Farmers and Ranchers Who Talk With Each Other Are More Profitable

A few years back, the agriculture and food development authority in Ireland analyzed the impact of farmers participating in discussion groups. They learned that members of these groups grossed the equivalent of about $100/acre more than their non-member counterparts.

moneytree1Now, just leaving a comment on a discussion board, or being part of a farmer/rancher group isn’t a get rich scheme. You have to do something with all that information you get. And that’s exactly what seems to be happening when folks discuss. In fact, it turns out farmers who are members of a group are 20% more likely to act on the information gained from interacting with their fellow farmers. That means they try new things that make them more successful.
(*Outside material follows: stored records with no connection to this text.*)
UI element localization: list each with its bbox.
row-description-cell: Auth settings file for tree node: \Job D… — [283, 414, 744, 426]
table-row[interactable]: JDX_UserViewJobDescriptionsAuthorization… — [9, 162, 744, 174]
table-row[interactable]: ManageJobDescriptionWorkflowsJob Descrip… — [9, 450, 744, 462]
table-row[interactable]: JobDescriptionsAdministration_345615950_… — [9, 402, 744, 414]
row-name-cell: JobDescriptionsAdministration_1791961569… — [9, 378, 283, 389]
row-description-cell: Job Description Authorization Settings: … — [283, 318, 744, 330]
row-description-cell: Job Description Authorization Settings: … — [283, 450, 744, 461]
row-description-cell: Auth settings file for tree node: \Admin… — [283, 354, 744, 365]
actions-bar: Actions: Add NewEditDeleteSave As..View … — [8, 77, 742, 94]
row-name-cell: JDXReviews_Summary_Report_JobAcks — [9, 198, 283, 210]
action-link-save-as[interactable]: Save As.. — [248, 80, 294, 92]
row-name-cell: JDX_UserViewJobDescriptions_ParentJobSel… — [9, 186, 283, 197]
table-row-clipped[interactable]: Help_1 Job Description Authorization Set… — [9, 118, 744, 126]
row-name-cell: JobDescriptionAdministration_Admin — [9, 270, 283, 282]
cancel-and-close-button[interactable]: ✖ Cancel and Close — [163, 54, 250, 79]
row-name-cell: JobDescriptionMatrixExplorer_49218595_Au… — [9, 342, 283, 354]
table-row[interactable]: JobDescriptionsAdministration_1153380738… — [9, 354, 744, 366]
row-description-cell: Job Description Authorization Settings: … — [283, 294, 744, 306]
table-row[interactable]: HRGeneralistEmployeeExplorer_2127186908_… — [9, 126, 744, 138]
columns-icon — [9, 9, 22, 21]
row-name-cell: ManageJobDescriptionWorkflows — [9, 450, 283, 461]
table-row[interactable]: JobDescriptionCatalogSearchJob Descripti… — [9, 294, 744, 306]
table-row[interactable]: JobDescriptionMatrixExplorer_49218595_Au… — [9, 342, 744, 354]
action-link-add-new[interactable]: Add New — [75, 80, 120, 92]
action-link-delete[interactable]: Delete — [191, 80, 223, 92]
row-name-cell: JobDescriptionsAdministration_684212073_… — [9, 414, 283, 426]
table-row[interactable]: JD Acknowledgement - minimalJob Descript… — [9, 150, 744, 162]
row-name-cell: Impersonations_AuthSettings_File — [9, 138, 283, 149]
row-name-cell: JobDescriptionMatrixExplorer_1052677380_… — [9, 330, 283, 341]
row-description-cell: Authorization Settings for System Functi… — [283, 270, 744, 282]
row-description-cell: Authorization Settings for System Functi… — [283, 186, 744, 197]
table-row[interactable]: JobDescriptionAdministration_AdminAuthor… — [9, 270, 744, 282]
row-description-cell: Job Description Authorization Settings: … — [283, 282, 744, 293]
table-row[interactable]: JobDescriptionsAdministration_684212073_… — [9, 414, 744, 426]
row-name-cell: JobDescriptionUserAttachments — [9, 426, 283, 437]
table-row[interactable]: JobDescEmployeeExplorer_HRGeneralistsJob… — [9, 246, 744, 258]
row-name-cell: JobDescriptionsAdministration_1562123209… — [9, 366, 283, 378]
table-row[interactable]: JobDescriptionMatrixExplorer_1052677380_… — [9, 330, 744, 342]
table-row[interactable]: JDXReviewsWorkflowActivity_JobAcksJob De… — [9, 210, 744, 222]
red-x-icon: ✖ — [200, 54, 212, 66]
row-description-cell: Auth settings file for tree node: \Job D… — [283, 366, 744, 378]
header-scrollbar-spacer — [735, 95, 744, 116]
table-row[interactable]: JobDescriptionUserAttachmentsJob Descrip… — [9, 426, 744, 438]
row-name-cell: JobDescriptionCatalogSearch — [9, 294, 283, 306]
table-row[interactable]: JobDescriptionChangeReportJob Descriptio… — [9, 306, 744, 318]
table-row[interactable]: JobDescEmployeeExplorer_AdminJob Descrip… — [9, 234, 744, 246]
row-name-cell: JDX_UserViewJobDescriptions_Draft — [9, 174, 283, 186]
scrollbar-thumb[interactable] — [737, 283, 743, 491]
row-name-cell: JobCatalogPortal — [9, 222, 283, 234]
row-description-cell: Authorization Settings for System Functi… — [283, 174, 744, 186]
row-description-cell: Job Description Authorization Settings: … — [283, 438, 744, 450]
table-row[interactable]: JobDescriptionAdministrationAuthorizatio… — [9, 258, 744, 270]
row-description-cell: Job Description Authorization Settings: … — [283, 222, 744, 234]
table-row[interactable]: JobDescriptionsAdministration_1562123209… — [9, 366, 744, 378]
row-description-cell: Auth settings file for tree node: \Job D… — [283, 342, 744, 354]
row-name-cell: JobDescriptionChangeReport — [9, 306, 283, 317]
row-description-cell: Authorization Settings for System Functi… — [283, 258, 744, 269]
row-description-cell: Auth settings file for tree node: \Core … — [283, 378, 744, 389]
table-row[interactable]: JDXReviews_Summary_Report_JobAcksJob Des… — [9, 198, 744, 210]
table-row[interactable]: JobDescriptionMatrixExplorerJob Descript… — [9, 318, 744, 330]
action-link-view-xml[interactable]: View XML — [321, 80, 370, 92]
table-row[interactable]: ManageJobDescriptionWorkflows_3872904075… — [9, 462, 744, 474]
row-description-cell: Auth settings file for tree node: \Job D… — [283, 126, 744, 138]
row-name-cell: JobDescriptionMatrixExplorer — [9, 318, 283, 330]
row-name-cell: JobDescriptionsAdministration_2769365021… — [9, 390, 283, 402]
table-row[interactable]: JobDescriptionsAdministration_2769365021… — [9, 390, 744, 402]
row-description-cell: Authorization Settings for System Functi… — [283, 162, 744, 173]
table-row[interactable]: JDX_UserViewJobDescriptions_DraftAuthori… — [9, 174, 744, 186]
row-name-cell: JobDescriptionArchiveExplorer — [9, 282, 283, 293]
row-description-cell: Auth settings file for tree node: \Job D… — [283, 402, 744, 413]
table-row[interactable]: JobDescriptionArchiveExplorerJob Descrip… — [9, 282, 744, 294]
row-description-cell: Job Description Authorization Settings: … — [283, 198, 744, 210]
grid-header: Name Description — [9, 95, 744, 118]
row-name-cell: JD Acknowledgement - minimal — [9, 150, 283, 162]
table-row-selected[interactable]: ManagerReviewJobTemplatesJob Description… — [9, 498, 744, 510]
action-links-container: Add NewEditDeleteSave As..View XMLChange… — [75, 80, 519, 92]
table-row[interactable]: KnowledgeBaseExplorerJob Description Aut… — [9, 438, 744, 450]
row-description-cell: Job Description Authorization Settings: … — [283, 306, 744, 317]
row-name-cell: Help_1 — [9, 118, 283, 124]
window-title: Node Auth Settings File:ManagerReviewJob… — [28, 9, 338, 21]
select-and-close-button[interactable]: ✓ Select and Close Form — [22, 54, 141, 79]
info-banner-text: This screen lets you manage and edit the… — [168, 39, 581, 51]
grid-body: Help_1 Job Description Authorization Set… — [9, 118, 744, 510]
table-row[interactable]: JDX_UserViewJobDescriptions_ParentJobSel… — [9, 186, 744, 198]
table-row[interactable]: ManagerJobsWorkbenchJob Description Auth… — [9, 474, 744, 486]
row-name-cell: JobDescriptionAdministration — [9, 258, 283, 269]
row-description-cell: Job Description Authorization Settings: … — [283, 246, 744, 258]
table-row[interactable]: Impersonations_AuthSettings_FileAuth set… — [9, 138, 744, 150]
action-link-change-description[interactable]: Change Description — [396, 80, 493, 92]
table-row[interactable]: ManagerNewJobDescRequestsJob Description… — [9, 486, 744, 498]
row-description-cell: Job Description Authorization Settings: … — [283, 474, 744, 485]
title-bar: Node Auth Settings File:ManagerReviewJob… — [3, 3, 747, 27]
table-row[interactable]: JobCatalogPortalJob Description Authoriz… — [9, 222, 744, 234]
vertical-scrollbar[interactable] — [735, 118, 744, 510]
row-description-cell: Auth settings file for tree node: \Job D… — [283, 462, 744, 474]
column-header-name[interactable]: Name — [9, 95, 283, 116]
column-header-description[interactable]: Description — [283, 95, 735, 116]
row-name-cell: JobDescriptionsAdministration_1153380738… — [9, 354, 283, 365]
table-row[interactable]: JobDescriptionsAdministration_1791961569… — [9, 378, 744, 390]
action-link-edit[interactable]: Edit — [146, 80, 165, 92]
We like that idea. After all, that’s the only reason we started On Pasture – to help the folks we spend the most time with be a little richer and more sustainable. And that’s why we love seeing comments come in, with folks asking more questions, and others leaving great answers and adding their own experiences. It’s a great way for the On Pasture community to learn and grow.
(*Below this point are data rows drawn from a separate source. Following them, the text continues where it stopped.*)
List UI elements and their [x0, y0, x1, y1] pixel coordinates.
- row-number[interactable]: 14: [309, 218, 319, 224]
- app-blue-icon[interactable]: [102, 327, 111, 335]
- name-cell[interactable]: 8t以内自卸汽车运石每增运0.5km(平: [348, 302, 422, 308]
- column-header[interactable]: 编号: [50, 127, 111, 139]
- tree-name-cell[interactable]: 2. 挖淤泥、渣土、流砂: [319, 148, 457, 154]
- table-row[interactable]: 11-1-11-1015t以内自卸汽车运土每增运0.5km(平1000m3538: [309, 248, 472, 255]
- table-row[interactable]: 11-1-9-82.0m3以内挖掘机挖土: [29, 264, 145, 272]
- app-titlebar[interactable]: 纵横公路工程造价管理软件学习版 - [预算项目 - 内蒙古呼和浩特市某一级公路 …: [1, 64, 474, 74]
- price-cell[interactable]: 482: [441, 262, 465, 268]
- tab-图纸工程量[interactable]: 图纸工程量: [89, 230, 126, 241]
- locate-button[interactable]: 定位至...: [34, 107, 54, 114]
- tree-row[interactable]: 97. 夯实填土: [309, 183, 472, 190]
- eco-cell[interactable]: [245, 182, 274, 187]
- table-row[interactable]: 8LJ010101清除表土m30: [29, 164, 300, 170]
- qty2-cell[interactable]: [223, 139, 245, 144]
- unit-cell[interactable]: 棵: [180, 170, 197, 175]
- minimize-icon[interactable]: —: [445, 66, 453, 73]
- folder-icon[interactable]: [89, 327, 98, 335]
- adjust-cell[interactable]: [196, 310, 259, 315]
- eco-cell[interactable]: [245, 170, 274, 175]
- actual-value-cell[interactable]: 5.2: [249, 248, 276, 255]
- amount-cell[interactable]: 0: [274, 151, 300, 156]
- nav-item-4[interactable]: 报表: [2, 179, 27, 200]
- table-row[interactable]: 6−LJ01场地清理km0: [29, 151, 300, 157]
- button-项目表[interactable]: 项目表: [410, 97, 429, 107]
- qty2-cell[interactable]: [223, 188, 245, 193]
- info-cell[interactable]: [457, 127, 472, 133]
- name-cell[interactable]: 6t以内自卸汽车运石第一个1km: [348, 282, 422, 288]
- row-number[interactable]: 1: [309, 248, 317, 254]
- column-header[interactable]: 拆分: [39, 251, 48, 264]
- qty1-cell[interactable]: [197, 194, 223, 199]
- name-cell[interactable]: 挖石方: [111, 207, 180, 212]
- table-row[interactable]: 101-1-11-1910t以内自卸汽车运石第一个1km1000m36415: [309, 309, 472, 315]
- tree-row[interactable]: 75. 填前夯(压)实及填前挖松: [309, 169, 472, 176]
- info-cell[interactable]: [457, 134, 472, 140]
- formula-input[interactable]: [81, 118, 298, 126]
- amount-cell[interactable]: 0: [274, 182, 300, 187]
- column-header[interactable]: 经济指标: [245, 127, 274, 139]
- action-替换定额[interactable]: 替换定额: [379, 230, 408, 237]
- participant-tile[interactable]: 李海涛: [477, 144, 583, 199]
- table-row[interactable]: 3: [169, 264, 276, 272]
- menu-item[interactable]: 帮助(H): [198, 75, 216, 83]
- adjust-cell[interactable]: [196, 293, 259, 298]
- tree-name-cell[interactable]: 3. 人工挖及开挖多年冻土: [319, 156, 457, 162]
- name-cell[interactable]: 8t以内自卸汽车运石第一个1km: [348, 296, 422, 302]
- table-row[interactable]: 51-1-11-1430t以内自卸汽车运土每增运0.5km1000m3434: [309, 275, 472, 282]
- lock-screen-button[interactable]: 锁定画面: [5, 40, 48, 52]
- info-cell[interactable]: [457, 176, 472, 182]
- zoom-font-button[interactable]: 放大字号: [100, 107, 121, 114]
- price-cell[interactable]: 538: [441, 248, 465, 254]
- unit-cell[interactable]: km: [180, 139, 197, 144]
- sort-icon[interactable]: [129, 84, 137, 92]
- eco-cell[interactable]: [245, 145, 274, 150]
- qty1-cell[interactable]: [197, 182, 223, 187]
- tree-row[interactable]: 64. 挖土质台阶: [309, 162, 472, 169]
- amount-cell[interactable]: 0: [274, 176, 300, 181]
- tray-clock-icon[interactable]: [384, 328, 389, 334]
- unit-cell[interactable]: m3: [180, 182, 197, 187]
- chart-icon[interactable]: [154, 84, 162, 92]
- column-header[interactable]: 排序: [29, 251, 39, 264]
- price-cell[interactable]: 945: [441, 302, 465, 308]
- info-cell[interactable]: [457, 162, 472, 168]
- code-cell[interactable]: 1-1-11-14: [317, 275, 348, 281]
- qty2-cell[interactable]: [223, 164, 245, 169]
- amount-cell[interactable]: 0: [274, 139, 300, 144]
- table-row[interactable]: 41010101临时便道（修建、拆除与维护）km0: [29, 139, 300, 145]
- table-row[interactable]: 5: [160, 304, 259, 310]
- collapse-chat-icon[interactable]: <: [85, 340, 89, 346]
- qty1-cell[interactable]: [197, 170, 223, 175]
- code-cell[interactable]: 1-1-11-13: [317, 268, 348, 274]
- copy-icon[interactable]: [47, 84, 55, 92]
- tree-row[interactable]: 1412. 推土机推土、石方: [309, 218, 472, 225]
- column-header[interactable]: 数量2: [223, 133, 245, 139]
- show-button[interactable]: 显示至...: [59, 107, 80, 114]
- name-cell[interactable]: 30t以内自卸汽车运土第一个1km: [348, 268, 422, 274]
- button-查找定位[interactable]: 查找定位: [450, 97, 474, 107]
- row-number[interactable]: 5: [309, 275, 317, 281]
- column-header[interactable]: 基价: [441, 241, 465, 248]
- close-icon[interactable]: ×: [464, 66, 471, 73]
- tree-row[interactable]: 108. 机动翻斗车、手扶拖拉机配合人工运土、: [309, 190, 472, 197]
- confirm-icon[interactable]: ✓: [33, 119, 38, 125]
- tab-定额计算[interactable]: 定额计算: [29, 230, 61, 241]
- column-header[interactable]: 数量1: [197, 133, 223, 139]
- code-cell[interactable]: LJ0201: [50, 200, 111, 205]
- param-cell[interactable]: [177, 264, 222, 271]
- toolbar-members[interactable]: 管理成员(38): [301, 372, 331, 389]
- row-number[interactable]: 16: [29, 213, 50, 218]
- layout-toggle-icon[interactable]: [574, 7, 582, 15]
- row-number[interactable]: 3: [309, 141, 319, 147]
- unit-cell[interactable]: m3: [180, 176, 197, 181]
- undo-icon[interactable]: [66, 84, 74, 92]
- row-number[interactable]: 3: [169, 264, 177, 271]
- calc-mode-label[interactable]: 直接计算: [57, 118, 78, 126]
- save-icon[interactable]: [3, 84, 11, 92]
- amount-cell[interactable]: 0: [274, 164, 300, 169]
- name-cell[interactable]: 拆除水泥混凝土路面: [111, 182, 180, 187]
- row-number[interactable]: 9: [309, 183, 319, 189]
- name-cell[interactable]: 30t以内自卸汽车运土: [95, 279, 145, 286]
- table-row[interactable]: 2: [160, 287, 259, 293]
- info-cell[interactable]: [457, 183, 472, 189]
Your comments are important because they’re what will help you and your fellow farmers absorb and use the information we publish each week.
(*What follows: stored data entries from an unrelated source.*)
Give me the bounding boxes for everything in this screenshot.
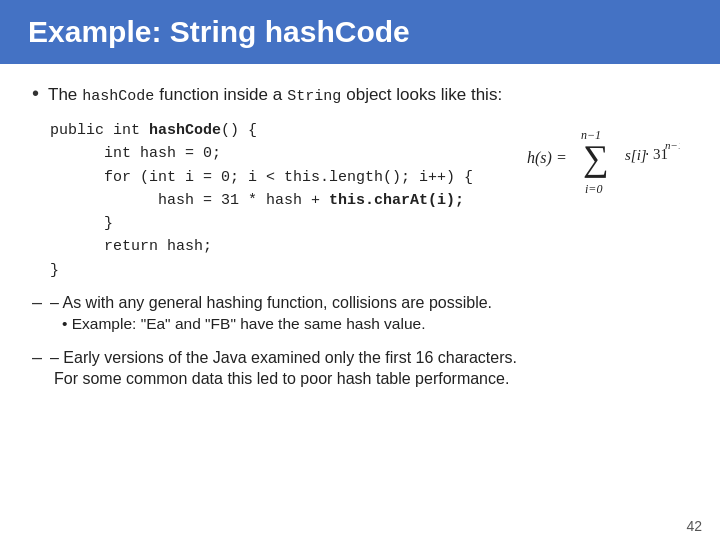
bullet-code1: hashCode (82, 88, 154, 105)
bullet-post: object looks like this: (346, 85, 502, 105)
formula-box: h(s) = ∑ n−1 i=0 s[i] ⋅ 31 n−1−i (517, 119, 688, 203)
code-line-6: return hash; (50, 235, 499, 258)
dash-line2-cont: For some common data this led to poor ha… (54, 370, 688, 388)
slide-title: Example: String hashCode (28, 15, 410, 49)
svg-text:i=0: i=0 (585, 182, 602, 196)
code-line-4: hash = 31 * hash + this.charAt(i); (50, 189, 499, 212)
code-line-2: int hash = 0; (50, 142, 499, 165)
svg-text:∑: ∑ (583, 138, 609, 178)
dash-text-1: – As with any general hashing function, … (50, 294, 492, 312)
svg-text:n−1−i: n−1−i (665, 139, 680, 151)
formula-svg: h(s) = ∑ n−1 i=0 s[i] ⋅ 31 n−1−i (525, 125, 680, 197)
code-line-1: public int hashCode() { (50, 119, 499, 142)
code-area: public int hashCode() { int hash = 0; fo… (50, 119, 688, 282)
slide-header: Example: String hashCode (0, 0, 720, 64)
svg-text:⋅: ⋅ (645, 147, 649, 162)
page-number: 42 (0, 514, 720, 540)
code-block: public int hashCode() { int hash = 0; fo… (50, 119, 499, 282)
dash-row-1: – – As with any general hashing function… (32, 292, 688, 313)
dash-item-2: – – Early versions of the Java examined … (32, 347, 688, 388)
dash-row-2: – – Early versions of the Java examined … (32, 347, 688, 368)
svg-text:n−1: n−1 (581, 128, 601, 142)
slide-content: • The hashCode function inside a String … (0, 64, 720, 514)
dash-sym-2: – (32, 347, 42, 368)
dash-item-1: – – As with any general hashing function… (32, 292, 688, 333)
bullet-dot: • (32, 82, 39, 105)
svg-text:h(s) =: h(s) = (527, 149, 567, 167)
bullet-mid: function inside a (159, 85, 282, 105)
bullet-code2: String (287, 88, 341, 105)
code-line-7: } (50, 259, 499, 282)
dash-text-2a: – Early versions of the Java examined on… (50, 349, 517, 367)
dash-sym-1: – (32, 292, 42, 313)
slide: Example: String hashCode • The hashCode … (0, 0, 720, 540)
dash-text-2b: For some common data this led to poor ha… (54, 370, 509, 387)
svg-text:s[i]: s[i] (625, 147, 647, 163)
sub-bullet-text-1: • Example: "Ea" and "FB" have the same h… (62, 315, 425, 333)
code-line-3: for (int i = 0; i < this.length(); i++) … (50, 166, 499, 189)
bullet-pre: The (48, 85, 77, 105)
sub-bullet-1: • Example: "Ea" and "FB" have the same h… (62, 315, 688, 333)
code-line-5: } (50, 212, 499, 235)
main-bullet: • The hashCode function inside a String … (32, 82, 688, 105)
So don’t be shy. Leave a comment and get richer with all our On Pasture readers!

Kathy

P.S. The only time we don’t publish a comment is if it’s not polite. So if your comment doesn’t appear, and we don’t get in touch saying, “Great thoughts, but can you say it a little more constructively?” it means something’s gone wrong with the software. In that case, let us know. We don’t know what to fix if we don’t know there’s a problem.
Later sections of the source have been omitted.